▶ EXERCISE OBJECTIVE: Only the lines with "thiết" in the entries below belong in the answer; please copy them.

[Collected data]
......

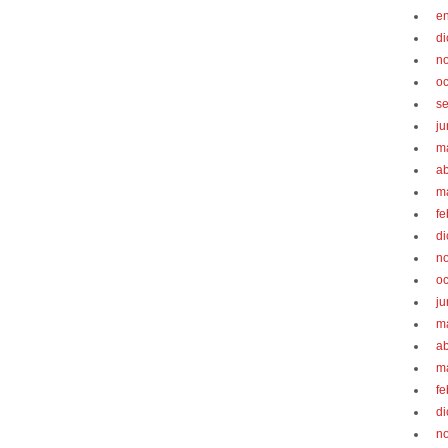
e
d
n
oc
s
ju
m
ab
m
fe
d
n
oc
ju
m
ab
m
fe
d
n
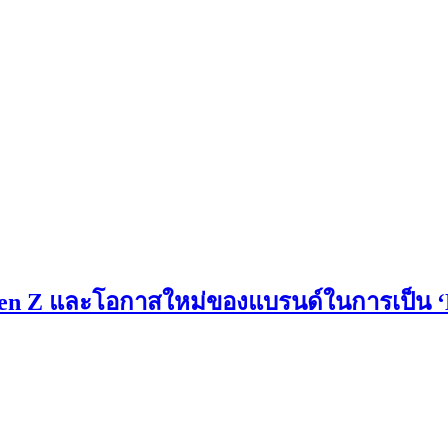
ัก Gen Z และโอกาสใหม่ของแบรนด์ในการเป็น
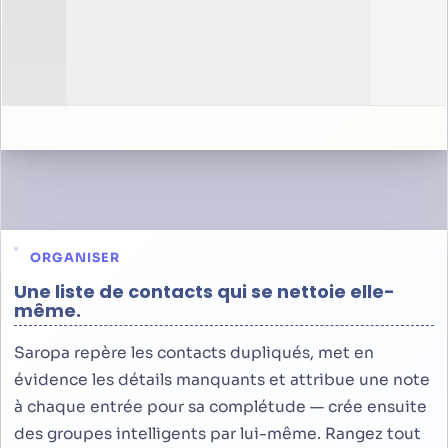
ORGANISER
Une liste de contacts qui se nettoie elle-
même.
Saropa repère les contacts dupliqués, met en
évidence les détails manquants et attribue une note
à chaque entrée pour sa complétude — crée ensuite
des groupes intelligents par lui-même. Rangez tout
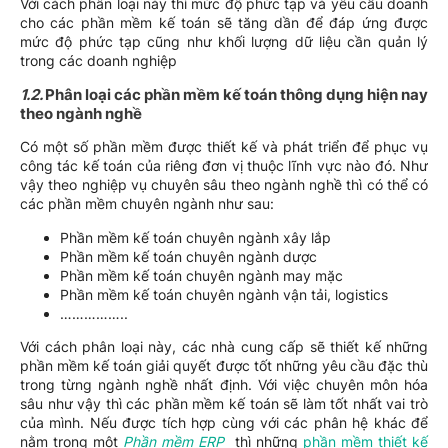
Với cách phân loại này thì mức độ phức tạp và yêu cầu doanh
cho các phần mềm kế toán sẽ tăng dần để đáp ứng được
mức độ phức tạp cũng như khối lượng dữ liệu cần quản lý
trong các doanh nghiệp
1.2.
Phân loại các phần mềm kế toán thông dụng hiện nay
theo ngành nghề
Có một số phần mềm được thiết kế và phát triển để phục vụ
công tác kế toán của riêng đơn vị thuộc lĩnh vực nào đó. Như
vậy theo nghiệp vụ chuyên sâu theo ngành nghề thì có thể có
các phần mềm chuyên ngành như sau:
Phần mềm kế toán chuyên ngành xây lắp
Phần mềm kế toán chuyên ngành dược
Phần mềm kế toán chuyên ngành may mặc
Phần mềm kế toán chuyên ngành vận tải, logistics
……………..
Với cách phân loại này, các nhà cung cấp sẽ thiết kế những
phần mềm kế toán giải quyết được tốt những yêu cầu đặc thù
trong từng ngành nghề nhất định. Với việc chuyên môn hóa
sâu như vậy thì các phần mềm kế toán sẽ làm tốt nhất vai trò
của mình. Nếu được tích hợp cùng với các phân hệ khác để
nằm trong một
Phần mềm ERP
thì những
phần mềm thiết kế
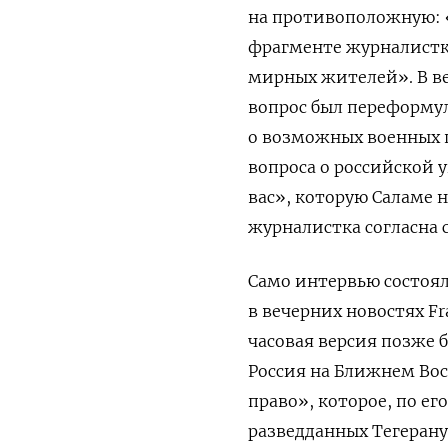
на противоположную: 
фрагменте журналистк
мирных жителей». В ве
вопрос был переформу
о возможных военных п
вопроса о российской 
вас», которую Саламе н
журналистка согласна 
Само интервью состоял
в вечерних новостях Fr
часовая версия позже б
Россия на Ближнем Вос
право», которое, по е
разведданных Тегерану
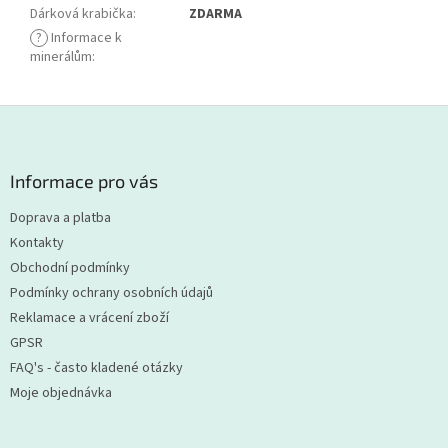
Dárková krabička
:
ZDARMA
?
Informace k
minerálům
:
Z
á
p
a
Informace pro vás
t
Doprava a platba
í
Kontakty
Obchodní podmínky
Podmínky ochrany osobních údajů
Reklamace a vrácení zboží
GPSR
FAQ's - často kladené otázky
Moje objednávka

......

▶ ANSWER:
Có một số phần mềm được thiết kế và phát triển để phục vụ
Với cách phân loại này, các nhà cung cấp sẽ thiết kế những
phần mềm thiết kế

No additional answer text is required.